A webinar with key climate justice campaigners from Africa was held on 1 September to provide more insights into the plan. Panelists included dipti Bhatnagar, Coordinator of the Climate Justice and Energy program at Friends of the Earth International and Kwami Kpondzo from Friends of the Earth Togo.
“We need an energy system that is socially-owned, democratic, renewable, serves people, protects biodiversity, strengthens land rights, promotes gender justice and doesn’t lead to increased extractivism,” said Bhatnagar during the webinar.
The report shows that approximately US$130 billion is needed annually to achieve the goal of 100% renewable energy in Africa, and it clearly identifies the sources of this funding.
“Public investment in the transition is essential. This transition must be under the control of communities and democratically elected representatives. It cannot be left to the private sectors and companies,” stated Hamza Hamouchene of the Transnational Institute, who also spoke during the webinar.
Another important source of funds to enable this Just Transition must come from the ecological debt the global North owes the global South: “Most of the funding must come from the global North through the payment of the ecological debts and climate reparations that must be paid to countries in the continent. Trade relations must be transformed towards more fairness and equity,” explained Hamouchene.

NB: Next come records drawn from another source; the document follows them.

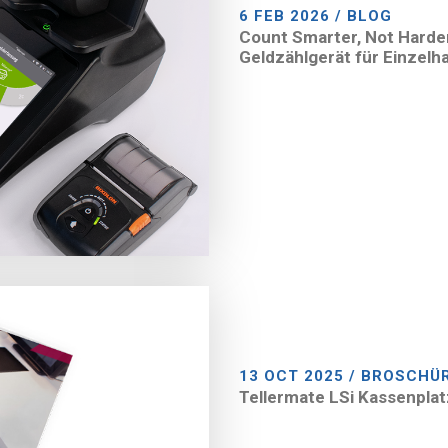
6 FEB 2026 / BLOG
Count Smarter, Not Harde
Geldzählgerät für Einzelh
13 OCT 2025 / BROSCHÜ
Tellermate LSi Kassenpla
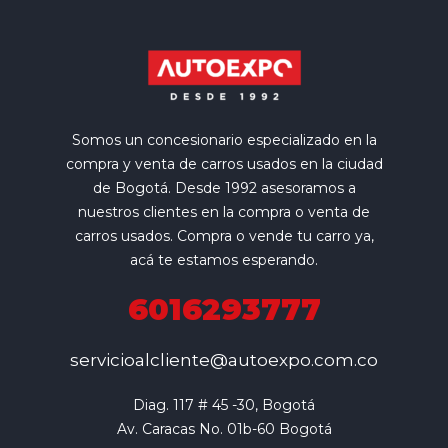
Somos un concesionario especializado en la
compra y venta de carros usados en la ciudad
de Bogotá. Desde 1992 asesoramos a
nuestros clientes en la compra o venta de
carros usados. Compra o vende tu carro ya,
acá te estamos esperando.
6016293777
servicioalcliente@autoexpo.com.co
Diag. 117 # 45 -30, Bogotá

Av. Caracas No. 01b-60 Bogotá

“The money exists, the political will is what we need to be fighting for,” added Bhatnagar.
Kwami Kpondzo referenced the situation in West Africa, highlighting the need to monitor the commitments made by regional institutions and banks such as the West African Development Bank, and to continue insisting that these commitments are not enough. “They still fund fossil fuels, rather than invest in renewable clean energy,” he declared.

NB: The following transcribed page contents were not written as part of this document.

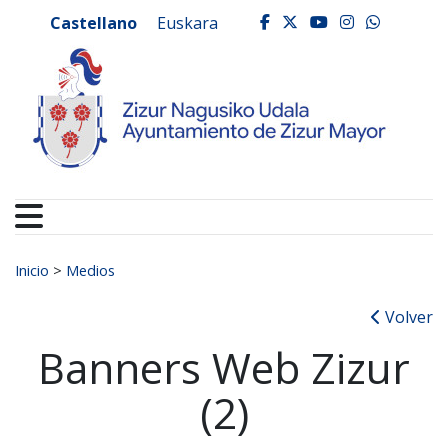
Ayuntamiento de Zizur
Ir al contenido
Castellano
Euskara
facebook
twitter
youtube
instagr
whats
Buscar:
Inicio
>
Medios
Volver
Banners Web Zizur
(2)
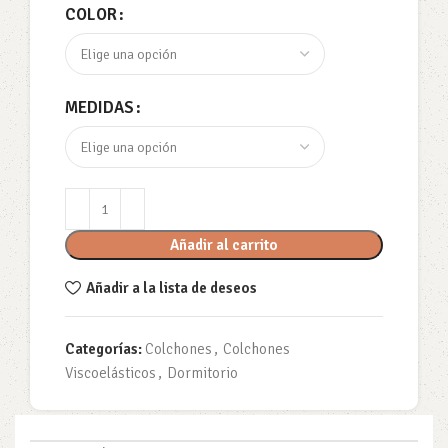
COLOR
MEDIDAS
Añadir al carrito
Añadir a la lista de deseos
Categorías:
Colchones
,
Colchones
Viscoelásticos
,
Dormitorio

“It is time for African governments, public and private financial institutions to end their interest and investment in dirty energy in Africa and open the doors further for democratised, low-cost renewable energy accessible to all, including women, youth, local communities and indigenous peoples,” he added. “We need to keep fighting.”
Trusha Reddy, Energy and Climate Justice Programme Head at WoMin African Alliance, highlighted that including feminist perspectives in the Just Transition towards renewable energy is essential.
The majority of the population across Africa are rural-based peasant farmers and the majority of those are women, who are primarily responsible for food production and preparation and the care of communities. “All of these gender-prescribed roles require energy at every single level to be able to create a sustainable community. Any renewable energy policy or implementation that doesn’t factor this in is in danger of actually reinforcing patriarchy, contributing to the underdevelopment of people, particularly women in these rural communities,” she stressed.
Meanwhile, in an interview with Real World Radio, Ferrial Adam, Friends of the Earth Africa’s Climate Justice and Energy Coordinator, said, “Renewable energy is the one way in which we can decentralise our energy resources and get energy to as many people as possible. So it is not only about if this is feasible technically, it is also about what is needed in terms of the demand,” she stressed.
In terms of employment, Friends of the Earth Africa’s Just Recovery Renewable Energy Plan highlights the potential to create seven million new jobs in renewable energy. “We need to move towards a just transition, so as we shut down dirty energy power stations, we need to re-skill people,” added Adam.
Hamza Hamouchene shared this view: “We need to find a way of involving workers in the oil industry in discussions around the transition and green jobs. The transition won´t take place without them, therefore it is of paramount importance to start involving the trade unions around this issue,” he concluded.